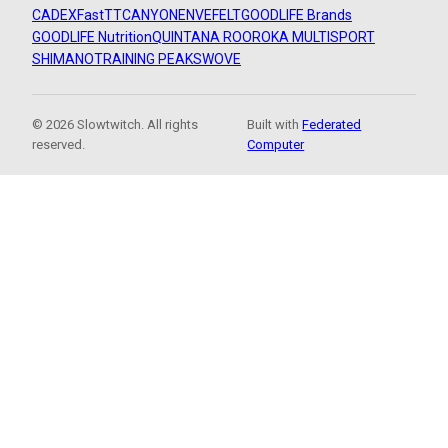
CADEX
FastTT
CANYON
ENVE
FELT
GOODLIFE Brands
GOODLIFE Nutrition
QUINTANA ROO
ROKA MULTISPORT
SHIMANO
TRAINING PEAKS
WOVE
© 2026 Slowtwitch. All rights
Built with
Federated
reserved.
Computer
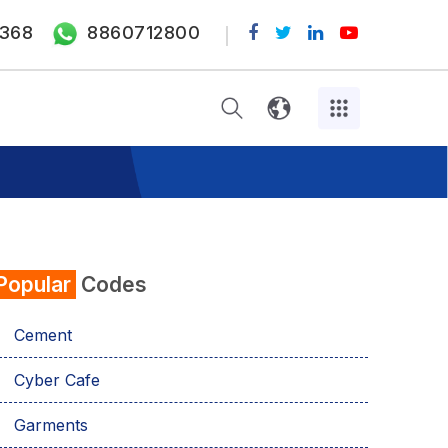
368
8860712800
Popular
Codes
Cement
Cyber Cafe
Garments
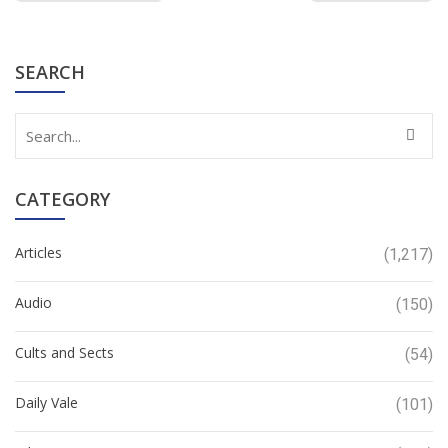
SEARCH
CATEGORY
Articles
(1,217)
Audio
(150)
Cults and Sects
(54)
Daily Vale
(101)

◆ ◆ ◆ ◆

→ Task objective
Your reply must reproduce all of the entries exactly and contain no pictures.

→ Output of the exercise
CADEX
FastTT
CANYON
ENVE
FELT
GOODLIFE Brands
GOODLIFE Nutrition
QUINTANA ROO
ROKA MULTISPORT
SHIMANO
TRAINING PEAKS
WOVE
© 2026 Slowtwitch. All rights
Built with
Federated
reserved.
Computer
368
8860712800
Popular
Codes
Cement
Cyber Cafe
Garments
SEARCH
CATEGORY
Articles
(1,217)
Audio
(150)
Cults and Sects
(54)
Daily Vale
(101)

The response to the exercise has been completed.